March 12, 2014 by Hanover Research
The value of research in driving innovation in education cannot be understated.
We know that education leaders need big data to guide their decision-making processes. A recent Brookings Institution article suggests that development and use of state longitudinal data systems, acquisition of analytic capacity to best utilize data, and public demand for better evidence of program impact will drive the increased use of big data to empower schools to make data-driven decisions. Highlighted in these findings is the value of locally-derived data; according to Harvard education and economics professor Thomas J. Kane, this type of data will be more influential in local policy debates as “the impact of any intervention will depend on local conditions.” An example presented by Kane illustrates this point: “The effect of universal pre-school depends on the availability of non-subsidized alternatives, regulations governing program quality, the presence of skilled teachers—all of which may vary by site.” A key to big data, then, is making decisions based on data that represents the conditions in which the decisions will be taking place.

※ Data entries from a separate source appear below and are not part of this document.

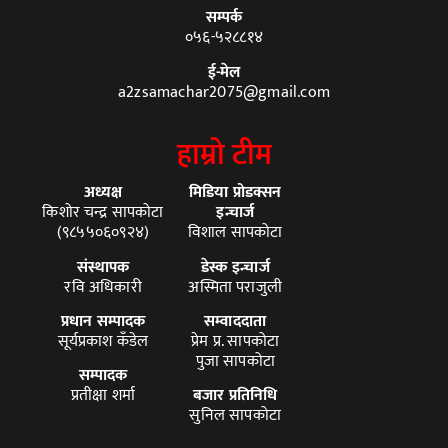
सम्पर्क
०५६-५२८८१४
ई-मेल
a2zsamachar2075@gmail.com
हाम्रो टीम
अध्यक्ष
मिडिया प्रोडक्सन
किशोर चन्द्र सापकोटा
इन्चार्ज
(९८५५०६०९२४)
विशाल सापकोटा
संस्थापक
डेस्क इन्चार्ज
रवि अधिकारी
अस्मिता पराजुली
प्रधान सम्पादक
सम्वाददाता
सूर्यप्रकाश कँडेल
प्रेम प्र. सापकोटा
पुजा सापकोटा
सम्पादक
प्रतीक्षा शर्मा
बजार प्रतिनिधि
सुनिल सापकोटा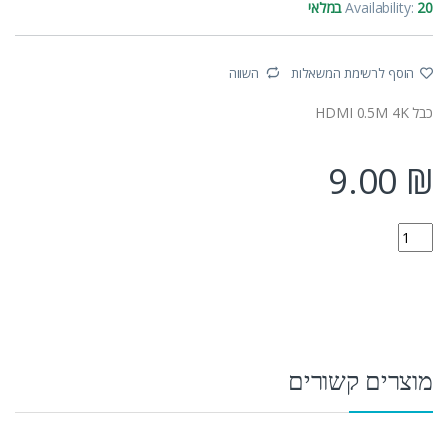
20 במלאי
Availability:
הוסף לרשימת המשאלות
השווה
כבל HDMI 0.5M 4K
9.00
₪
29115K quantity
מוצרים קשורים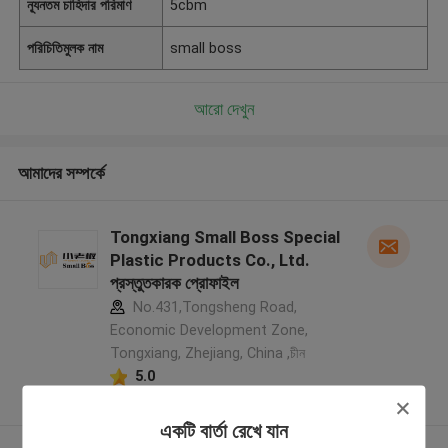
ন্যূনতম চাহিদার পরিমাণ
5cbm
পরিচিতিমুলক নাম
small boss
আরো দেখুন
আমাদের সম্পর্কে
Tongxiang Small Boss Special
Plastic Products Co., Ltd.
প্রস্তুতকারক প্রোফাইল
No.431,Tongsheng Road,
Economic Development Zone,
Tongxiang, Zhejiang, China ,চীন
5.0
যাচাইকৃত সরবরাহকারী
একটি বার্তা রেখে যান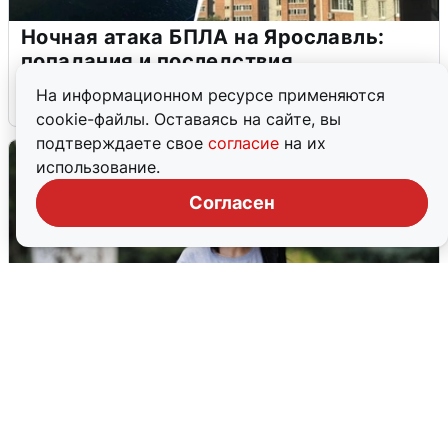
Ночная атака БПЛА на Ярославль:
попадания и последствия
На информационном ресурсе применяются
6 августа
0
cookie-файлы. Оставаясь на сайте, вы
подтверждаете свое
согласие
на их
использование.
Согласен
Волгоградцы остались без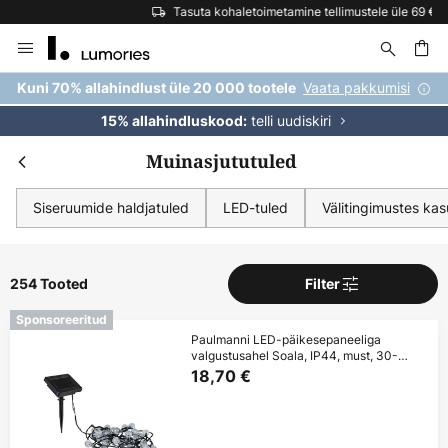
Tasuta kohaletoimetamine tellimustele üle 69 €
Skip
to
Content
Vaata pakkumisi
Kuni 70% allahindlust üle 20 000 tootele
telli uudiskiri
15% allahindluskood:
Muinasjututuled
Siseruumide haldjatuled
LED-tuled
Välitingimustes ka
254 Tooted
Filter
Sponsoreeritud
Paulmanni LED-päikesepaneeliga
valgustusahel Soala, IP44, must, 30-
lambiline
18,70 €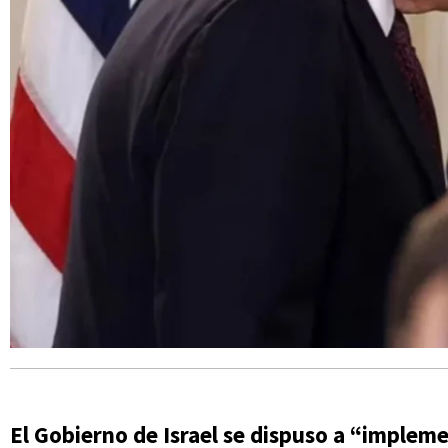
El Gobierno de Israel se dispuso a “imple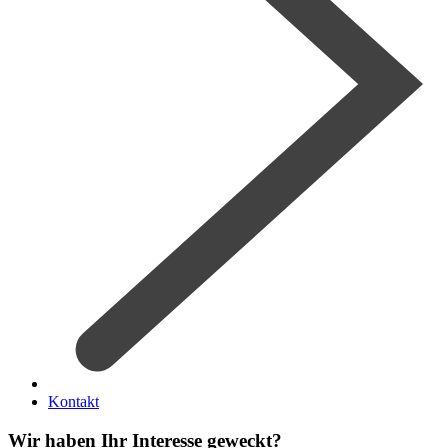
Kontakt
Wir haben Ihr Interesse geweckt?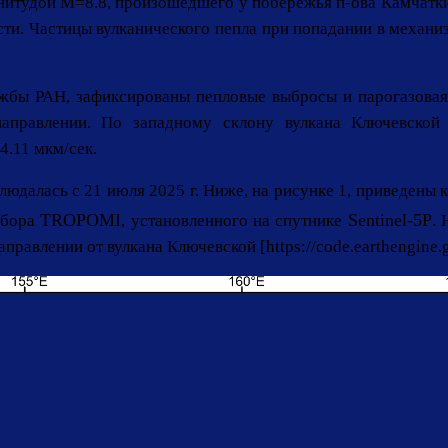
гнитудой М=8.8, произошедшего у побережья п-ова Камчатк
и. Частицы вулканического пепла при попадании в механиз
бы РАН, зафиксированы пепловые выбросы и парогазовая 
аправлении. По западному склону вулкана Ключевской
4.11 мкм/сек.
людалась с 21 июля 2025 г. Ниже, на рисунке 1, приведены
TROPOMI
Sentinel-5P
ибора
, установленного на спутнике
.
авлении от вулкана Ключевской [https://code.earthengine.g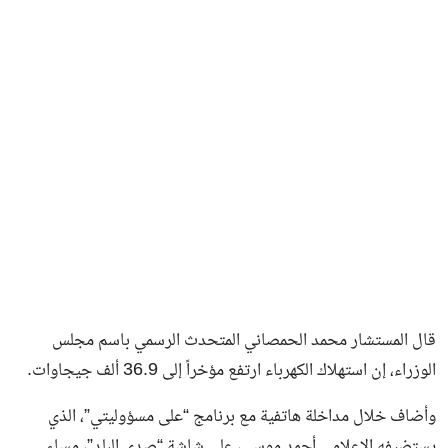
فن وثقافة
قال المستشار محمد الحمصاني المتحدث الرسمي باسم مجلس
الوزراء، إن استهلاك الكهرباء ارتفع مؤخراً إلى 36.9 ألف جيجاوات.
وأضاف خلال مداخلة هاتفية مع برنامج “على مسؤوليتي”، الذي
يستضيفه الإعلامي أحمد موسى، على شاشة “صدى البلد”، مساء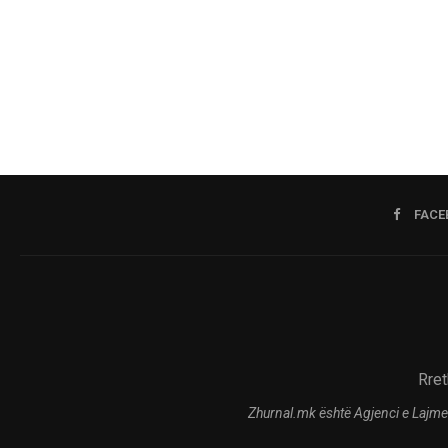
FACE
Rret
Zhurnal.mk është Agjenci e Lajme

Big data is driving innovation in education. The conversation about this evolution is happening in a variety of venues all around us – in education journals, at research think tanks, even at SXSW. At a recent SXSWedu panel on data analytics, education leaders discussed the current gap between theory and practice related to the use of big data in K-12 education. Key topics discussed in this conversation include the value in asking the right questions to find the greatest utility in data (including sharing data with community stakeholders to develop a culture of sharing and community building); being able to quickly and efficiently translate data to actionable data to ensure that there is sufficient data available when making decisions and that the process of cleaning, managing, and merging the data is feasible; and building a culture of data despite the varying needs of teams that interact with the data (such as curriculum, data, and technology teams).

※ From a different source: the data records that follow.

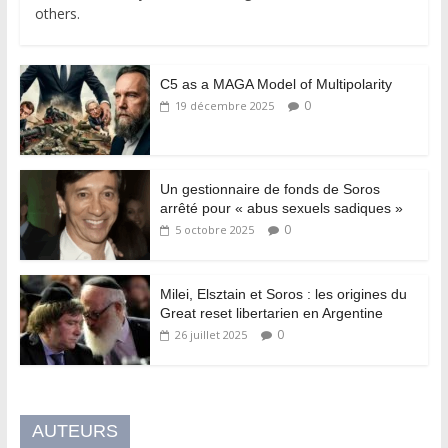
others.
C5 as a MAGA Model of Multipolarity
0
19 décembre 2025
Un gestionnaire de fonds de Soros
arrêté pour « abus sexuels sadiques »
0
5 octobre 2025
Milei, Elsztain et Soros : les origines du
Great reset libertarien en Argentine
0
26 juillet 2025
AUTEURS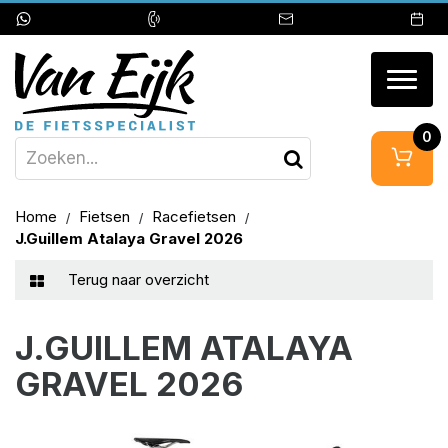
Togg
navig
0
Home
Fietsen
Racefietsen
J.Guillem Atalaya Gravel 2026
Terug naar overzicht
J.GUILLEM ATALAYA
GRAVEL 2026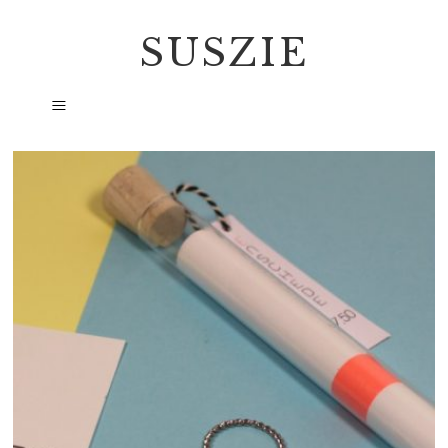
SUSZIE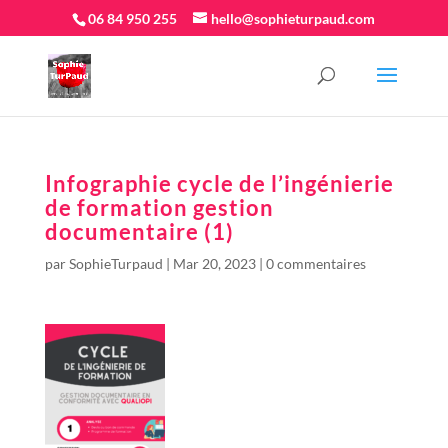
06 84 950 255
hello@sophieturpaud.com
Infographie cycle de l’ingénierie
de formation gestion
documentaire (1)
par
SophieTurpaud
|
Mar 20, 2023
|
0 commentaires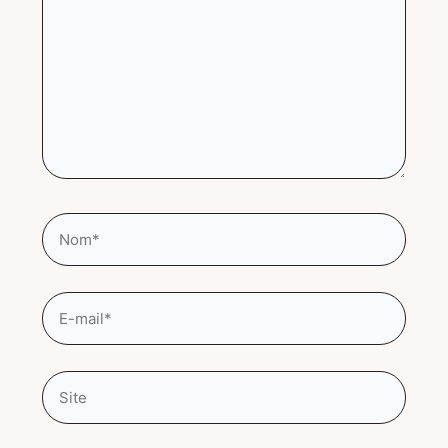
Nom*
E-
mail*
Site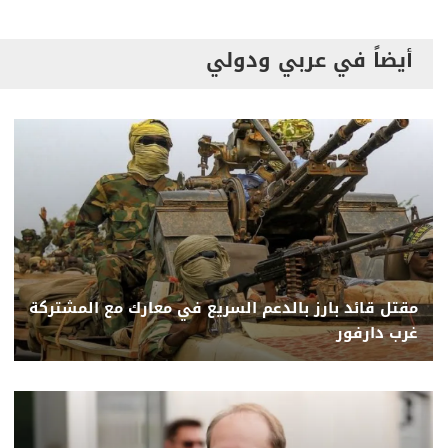
أيضاً في عربي ودولي
مقتل قائد بارز بالدعم السريع في معارك مع المشتركة
غرب دارفور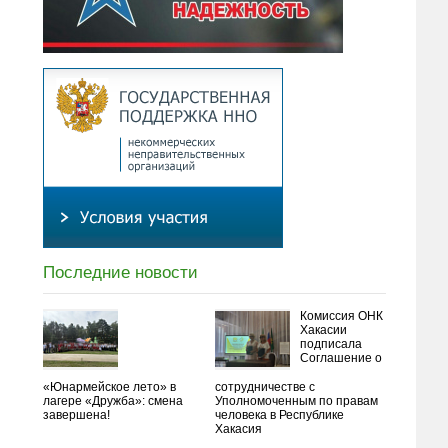
Последние новости
Комиссия ОНК
Хакасии
подписала
Соглашение о
«Юнармейское лето» в
сотрудничестве с
лагере «Дружба»: смена
Уполномоченным по правам
завершена!
человека в Республике
Хакасия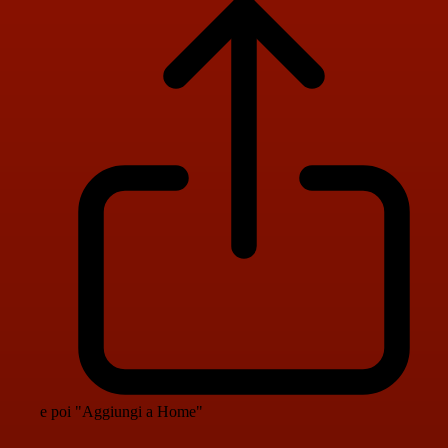
e poi "Aggiungi a Home"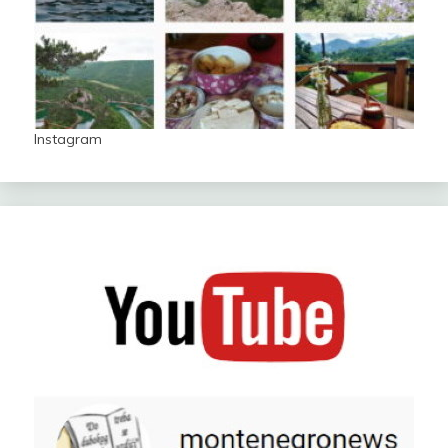
Instagram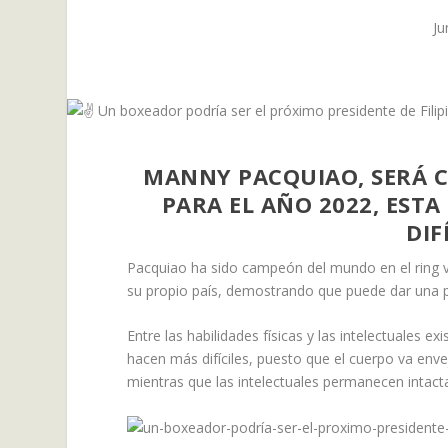
Ju
MANNY PACQUIAO, SERÁ C
PARA EL AÑO 2022, ESTA
DIF
Pacquiao ha sido campeón del mundo en el ring var
su propio país, demostrando que puede dar una pa
Entre las habilidades físicas y las intelectuales exi
hacen más difíciles, puesto que el cuerpo va enve
mientras que las intelectuales permanecen intact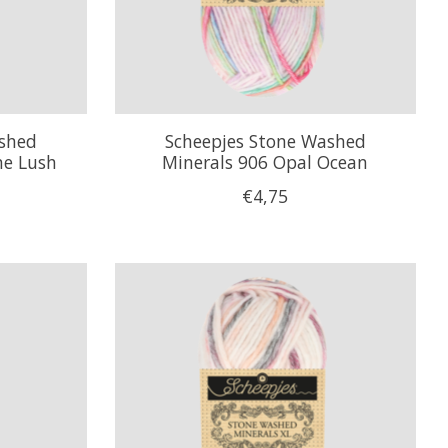
ashed
Scheepjes Stone Washed
ne Lush
Minerals 906 Opal Ocean
€4,75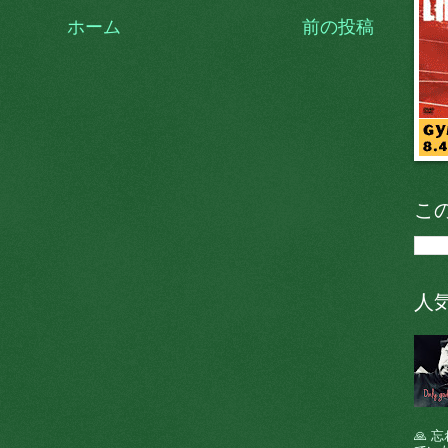
ホーム
前の投稿
こ
人
🙏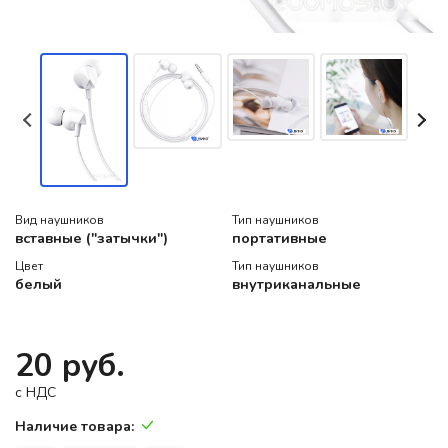
Вид наушников
Тип наушников
вставные ("затычки")
портативные
Цвет
Тип наушников
белый
внутриканальные
20 руб.
c НДС
Наличие товара: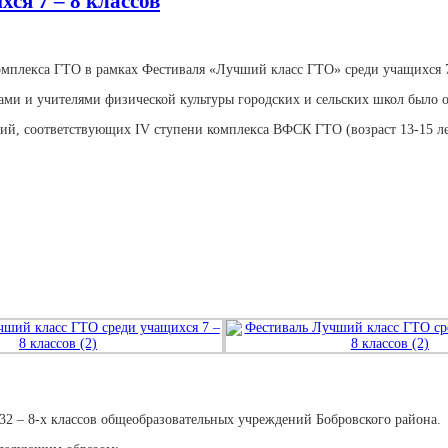
ся 7 – 8 классов
омплекса ГТО в рамках Фестиваля «Лучший класс ГТО» среди учащихся 7 
ми и учителями физической культуры городских и сельских школ было 
й, соответствующих IV ступени комплекса ВФСК ГТО (возраст 13-15 ле
432 – 8-х классов общеобразовательных учреждений Бобровского района.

As you can see, the conversation around the use of big data as a tool to drive innovation in education is all around us.
We also know that researchers are focusing on the connections between teacher quality and student achievement. In recent months, reports from Student First, the National Council on Teacher Quality, and Education Week, among others, highlight the importance of teacher quality on student achievement. Research on the relationship between teacher quality and student achievement does not solely focus on immediate returns – this research addresses achievement over the lifetime of students, as research shows that quality teachers impact student achievement as well as student outcomes in adulthood.
The Measures of Effective Teaching (MET) study, funded by the Bill & Melinda Gates Foundation, explored “how a set of measures could identify effective teaching fairly and reliably.” A key finding of this research is that effective teaching can be measured. When adjusting the measures based on the backgrounds and prior achievement of students in each class, the study found that “the adjusted measures did identify teachers who produced higher (and lower) average student achievement gains following random assignment in 2010–11.The data show that we can identify groups of teachers who are more effective in helping students learn. Moreover, the magnitude of the achievement gains that teachers generated was consistent with expectations.” Further, the study found that “more effective teachers not only caused students to perform better on state tests, but they also caused students to score higher on other, more cognitively challenging assessments in math and English.”

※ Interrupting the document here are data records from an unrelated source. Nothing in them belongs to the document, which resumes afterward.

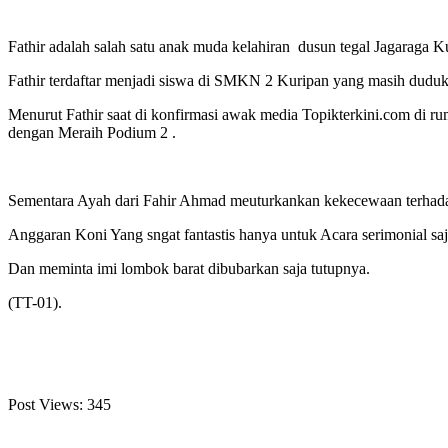
Fathir adalah salah satu anak muda kelahiran dusun tegal Jagaraga K
Fathir terdaftar menjadi siswa di SMKN 2 Kuripan yang masih duduk 
Menurut Fathir saat di konfirmasi awak media Topikterkini.com di
dengan Meraih Podium 2 .
Sementara Ayah dari Fahir Ahmad meuturkankan kekecewaan terhadap
Anggaran Koni Yang sngat fantastis hanya untuk Acara serimonial s
Dan meminta imi lombok barat dibubarkan saja tutupnya.
(TT-01).
Post Views:
345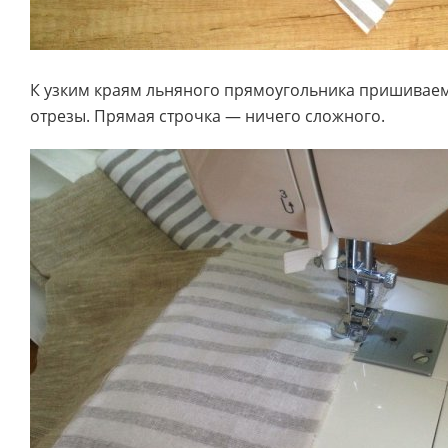
К узким краям льняного прямоугольника пришиваем
отрезы. Прямая строчка — ничего сложного.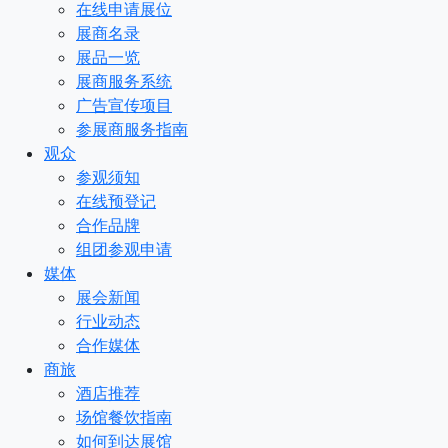
在线申请展位
展商名录
展品一览
展商服务系统
广告宣传项目
参展商服务指南
观众
参观须知
在线预登记
合作品牌
组团参观申请
媒体
展会新闻
行业动态
合作媒体
商旅
酒店推荐
场馆餐饮指南
如何到达展馆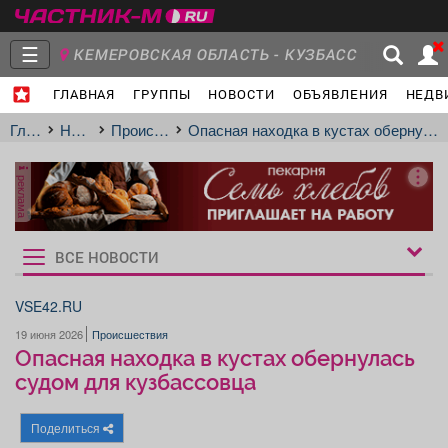
☰
КЕМЕРОВСКАЯ ОБЛАСТЬ - КУЗБАСС
ГЛАВНАЯ
ГРУППЫ
НОВОСТИ
ОБЪЯВЛЕНИЯ
НЕДВ
Главная
Группы
Новости
Главная
Новости
Происшествия
Опасная находка в кустах обернулась судом для кузбассовца
реклама
Объявления
Недвижимость
Услуги
ВСЕ НОВОСТИ
Рукбрики
новостей
VSE42.RU
19 июня 2026
Происшествия
Работа
Транспорт
Компании
Опасная находка в кустах обернулась
судом для кузбассовца
Поделиться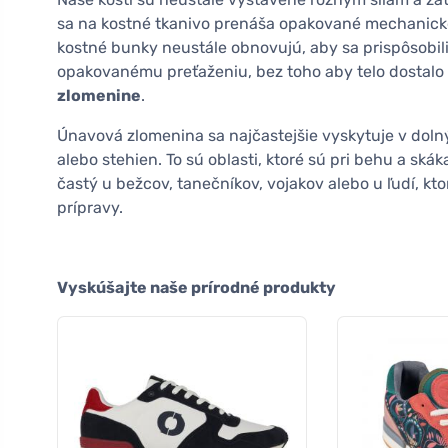
sa na kostné tkanivo prenáša opakované mechanick
kostné bunky neustále obnovujú, aby sa prispôsobi
opakovanému preťaženiu, bez toho aby telo dostalo
zlomenine
.
Únavová zlomenina sa najčastejšie vyskytuje v dolný
alebo stehien. To sú oblasti, ktoré sú pri behu a sk
častý u bežcov, tanečníkov, vojakov alebo u ľudí, kto
prípravy.
Vyskúšajte naše prírodné produkty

A study by the National Bureau of Economic Research by researchers from Harvard University and Columbia University finds that the value-added (VA) approach accurately measures teachers’ impacts on student test scores. Following changes in teaching staff, the study finds that “when a high VA teacher joins a school, test scores rise immediately in the grade taught by that teacher; when a high VA teacher leaves, test scores fall. Test scores change only in the subject taught by that teacher, and the size of the change in scores matches what we predict based on the teacher’s VA. These results establish that VA accurately captures teachers’ impacts on students’ academic achievement and thereby reconcile the conflicting conclusions” of other researchers. Additionally, high value-added teachers improved their students’ long-term outcomes as students with higher VA teachers are “more likely to attend college, earn higher salaries, live in better neighborhoods, and save more for retirement.” Supported by these two key findings, the authors state that “teachers’ impacts on students are substantial.”
As we can see by this research as well as a wealth of additional research, rigorous research studies establish the connections between teacher quality and student achievement.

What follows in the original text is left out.